With the death of surfer Nick Slater earlier this week, the number of fatal shark attacks in Australia this year stands at six. Making it Australia’s deadliest year for shark attacks since 2014. Changing water temperatures could be the reason.
The incident at Greenmount Beach, Coolangatta on the Gold Coast followed two fatal attacks in NSW earlier this year, two other deaths in Queensland and one in Western Australia. The last time the number of fatalities were close to that number was in 2014.
In total, 19 shark-related incidents have already been recorded this year compared to 23 for the entirety of 2019.
The reason that there are more encounters between man and shark might be the changes in water temperatures, according to professor Robert Harcourt from Macquarie University’s Marine Research Centre.
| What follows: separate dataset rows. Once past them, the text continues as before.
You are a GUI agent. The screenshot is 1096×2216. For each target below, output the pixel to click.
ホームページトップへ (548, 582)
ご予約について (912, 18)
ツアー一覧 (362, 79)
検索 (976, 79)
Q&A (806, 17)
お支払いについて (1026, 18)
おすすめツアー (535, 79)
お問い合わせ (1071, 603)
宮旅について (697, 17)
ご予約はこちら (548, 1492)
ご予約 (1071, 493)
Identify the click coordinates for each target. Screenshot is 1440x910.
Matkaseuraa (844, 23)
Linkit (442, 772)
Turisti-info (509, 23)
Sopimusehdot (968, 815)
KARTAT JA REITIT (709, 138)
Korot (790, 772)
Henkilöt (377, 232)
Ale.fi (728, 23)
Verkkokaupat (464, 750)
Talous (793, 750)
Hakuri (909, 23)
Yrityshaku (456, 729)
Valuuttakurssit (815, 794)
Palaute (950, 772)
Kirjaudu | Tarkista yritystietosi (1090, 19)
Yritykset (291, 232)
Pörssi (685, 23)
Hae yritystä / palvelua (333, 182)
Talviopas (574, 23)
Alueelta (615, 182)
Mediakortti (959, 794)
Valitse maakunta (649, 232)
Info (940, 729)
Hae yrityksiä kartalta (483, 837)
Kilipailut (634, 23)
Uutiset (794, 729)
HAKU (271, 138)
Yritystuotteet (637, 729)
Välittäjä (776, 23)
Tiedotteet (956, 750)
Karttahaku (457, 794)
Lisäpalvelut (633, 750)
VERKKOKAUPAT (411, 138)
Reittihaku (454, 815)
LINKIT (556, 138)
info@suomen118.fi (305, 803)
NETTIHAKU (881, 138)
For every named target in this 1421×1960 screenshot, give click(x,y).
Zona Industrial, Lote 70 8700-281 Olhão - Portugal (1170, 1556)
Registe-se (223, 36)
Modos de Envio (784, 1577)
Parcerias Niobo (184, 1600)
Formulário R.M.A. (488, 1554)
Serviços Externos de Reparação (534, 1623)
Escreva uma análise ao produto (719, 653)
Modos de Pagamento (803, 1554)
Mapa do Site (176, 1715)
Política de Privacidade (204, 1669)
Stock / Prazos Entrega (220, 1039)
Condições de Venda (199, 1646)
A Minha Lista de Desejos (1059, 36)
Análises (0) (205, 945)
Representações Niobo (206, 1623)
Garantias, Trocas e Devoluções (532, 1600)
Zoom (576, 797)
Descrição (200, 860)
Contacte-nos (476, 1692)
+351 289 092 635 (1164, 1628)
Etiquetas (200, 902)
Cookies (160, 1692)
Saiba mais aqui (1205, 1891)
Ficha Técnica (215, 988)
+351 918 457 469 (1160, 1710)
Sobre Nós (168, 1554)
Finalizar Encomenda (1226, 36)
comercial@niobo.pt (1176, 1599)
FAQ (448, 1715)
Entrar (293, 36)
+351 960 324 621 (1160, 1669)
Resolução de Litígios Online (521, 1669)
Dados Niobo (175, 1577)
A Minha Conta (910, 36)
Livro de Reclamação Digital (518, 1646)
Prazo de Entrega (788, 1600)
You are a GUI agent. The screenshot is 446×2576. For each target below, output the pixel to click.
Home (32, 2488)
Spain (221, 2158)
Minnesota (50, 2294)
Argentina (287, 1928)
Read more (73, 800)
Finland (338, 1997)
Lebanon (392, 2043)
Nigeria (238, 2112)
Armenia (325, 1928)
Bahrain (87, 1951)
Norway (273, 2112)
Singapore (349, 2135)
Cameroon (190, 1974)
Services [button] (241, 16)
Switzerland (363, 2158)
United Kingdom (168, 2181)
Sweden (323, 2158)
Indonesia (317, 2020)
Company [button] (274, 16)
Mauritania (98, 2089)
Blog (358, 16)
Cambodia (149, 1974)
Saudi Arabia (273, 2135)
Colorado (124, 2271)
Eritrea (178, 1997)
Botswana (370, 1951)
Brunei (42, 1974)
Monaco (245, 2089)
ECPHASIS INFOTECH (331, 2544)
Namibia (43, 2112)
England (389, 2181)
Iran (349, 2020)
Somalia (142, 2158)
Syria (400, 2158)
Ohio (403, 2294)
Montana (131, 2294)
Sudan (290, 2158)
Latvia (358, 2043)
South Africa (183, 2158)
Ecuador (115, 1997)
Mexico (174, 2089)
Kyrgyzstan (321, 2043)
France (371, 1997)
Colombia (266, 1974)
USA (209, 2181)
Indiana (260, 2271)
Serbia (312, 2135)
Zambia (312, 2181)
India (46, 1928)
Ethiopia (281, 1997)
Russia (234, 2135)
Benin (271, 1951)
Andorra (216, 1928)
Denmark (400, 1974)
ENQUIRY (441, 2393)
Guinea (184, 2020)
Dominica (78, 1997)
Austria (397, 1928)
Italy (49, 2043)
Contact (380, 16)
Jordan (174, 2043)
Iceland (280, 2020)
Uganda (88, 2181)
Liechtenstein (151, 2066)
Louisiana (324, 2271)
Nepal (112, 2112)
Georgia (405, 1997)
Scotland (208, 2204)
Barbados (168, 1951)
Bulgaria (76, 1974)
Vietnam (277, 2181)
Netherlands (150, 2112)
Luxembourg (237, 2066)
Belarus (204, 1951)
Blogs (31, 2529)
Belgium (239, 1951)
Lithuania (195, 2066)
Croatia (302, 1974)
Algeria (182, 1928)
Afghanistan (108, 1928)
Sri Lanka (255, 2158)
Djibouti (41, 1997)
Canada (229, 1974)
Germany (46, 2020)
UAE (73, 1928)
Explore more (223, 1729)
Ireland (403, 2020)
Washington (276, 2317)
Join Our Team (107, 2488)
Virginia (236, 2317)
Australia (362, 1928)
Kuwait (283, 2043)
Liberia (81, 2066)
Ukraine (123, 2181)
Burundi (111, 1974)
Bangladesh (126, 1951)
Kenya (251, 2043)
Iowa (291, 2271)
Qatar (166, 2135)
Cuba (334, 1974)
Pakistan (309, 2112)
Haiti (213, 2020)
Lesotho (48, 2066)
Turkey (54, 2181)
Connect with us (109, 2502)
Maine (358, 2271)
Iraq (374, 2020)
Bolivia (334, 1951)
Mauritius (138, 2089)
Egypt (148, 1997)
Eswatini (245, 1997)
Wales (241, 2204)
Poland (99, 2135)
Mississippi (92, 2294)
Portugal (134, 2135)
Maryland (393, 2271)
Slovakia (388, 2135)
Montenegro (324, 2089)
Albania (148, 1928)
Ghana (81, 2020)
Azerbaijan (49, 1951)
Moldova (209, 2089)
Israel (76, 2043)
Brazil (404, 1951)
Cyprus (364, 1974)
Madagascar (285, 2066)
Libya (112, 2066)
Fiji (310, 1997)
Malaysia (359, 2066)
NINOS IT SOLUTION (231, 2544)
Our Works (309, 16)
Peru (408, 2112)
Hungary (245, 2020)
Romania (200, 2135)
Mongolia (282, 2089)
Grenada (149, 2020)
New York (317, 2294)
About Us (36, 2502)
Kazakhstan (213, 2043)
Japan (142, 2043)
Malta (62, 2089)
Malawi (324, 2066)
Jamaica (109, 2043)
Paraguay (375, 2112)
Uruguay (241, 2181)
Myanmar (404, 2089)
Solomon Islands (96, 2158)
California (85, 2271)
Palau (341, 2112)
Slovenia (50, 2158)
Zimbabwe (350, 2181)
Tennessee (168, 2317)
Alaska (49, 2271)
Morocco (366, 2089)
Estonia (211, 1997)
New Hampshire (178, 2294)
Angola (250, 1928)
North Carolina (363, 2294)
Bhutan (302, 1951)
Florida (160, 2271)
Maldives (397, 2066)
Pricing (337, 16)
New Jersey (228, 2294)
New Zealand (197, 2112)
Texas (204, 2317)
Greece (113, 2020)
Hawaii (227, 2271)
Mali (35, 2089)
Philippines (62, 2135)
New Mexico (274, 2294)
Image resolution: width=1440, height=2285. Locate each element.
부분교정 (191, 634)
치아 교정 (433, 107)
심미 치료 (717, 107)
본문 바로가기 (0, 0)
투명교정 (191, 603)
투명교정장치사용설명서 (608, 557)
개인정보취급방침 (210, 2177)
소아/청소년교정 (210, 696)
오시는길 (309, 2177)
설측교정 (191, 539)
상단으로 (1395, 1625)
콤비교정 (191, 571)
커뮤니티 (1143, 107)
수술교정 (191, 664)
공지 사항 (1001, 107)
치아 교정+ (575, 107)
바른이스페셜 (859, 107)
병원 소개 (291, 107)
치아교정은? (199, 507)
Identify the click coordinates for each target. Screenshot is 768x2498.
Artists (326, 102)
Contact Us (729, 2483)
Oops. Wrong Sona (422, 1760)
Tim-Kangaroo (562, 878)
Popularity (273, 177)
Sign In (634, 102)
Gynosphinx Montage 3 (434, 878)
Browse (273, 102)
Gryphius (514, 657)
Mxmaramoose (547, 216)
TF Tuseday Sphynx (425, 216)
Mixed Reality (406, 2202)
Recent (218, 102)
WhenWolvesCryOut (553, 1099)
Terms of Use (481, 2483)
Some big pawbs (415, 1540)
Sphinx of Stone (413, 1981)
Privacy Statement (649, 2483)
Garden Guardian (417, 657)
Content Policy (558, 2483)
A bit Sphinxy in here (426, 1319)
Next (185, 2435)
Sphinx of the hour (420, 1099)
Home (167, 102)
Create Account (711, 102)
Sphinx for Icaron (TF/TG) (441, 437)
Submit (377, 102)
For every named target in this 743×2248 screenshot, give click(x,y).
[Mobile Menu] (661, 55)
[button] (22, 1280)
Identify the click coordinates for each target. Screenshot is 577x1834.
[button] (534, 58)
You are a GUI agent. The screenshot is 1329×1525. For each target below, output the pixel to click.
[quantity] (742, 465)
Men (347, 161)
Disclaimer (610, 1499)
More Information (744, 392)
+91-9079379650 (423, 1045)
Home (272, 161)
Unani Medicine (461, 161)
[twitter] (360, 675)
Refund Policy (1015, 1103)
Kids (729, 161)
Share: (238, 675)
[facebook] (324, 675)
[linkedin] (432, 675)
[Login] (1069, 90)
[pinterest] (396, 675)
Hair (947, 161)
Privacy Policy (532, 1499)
He told 9News.com.au that the rise in fatal attacks this year is a sign more sharks are swimming closer to shore, suggesting natural currents may have shifted ocean temperatures.
“When there’s a lower sea surface temperature — when the water’s basically cooler compared to surrounding areas — you tend to get more white sharks closer to shore because they’re feeding on the animals in the water like salmon”, professor Harcourt said. “That’s when we tend to get a spike in humans getting bitten as well. We’re not a natural prey of any marine critter but if they’re coming in to hunt salmon, and now is peak salmon period for Australian salmon… then you get sharks coming into feed upon them and the human leg is about the same size as a nice tasty salmon.”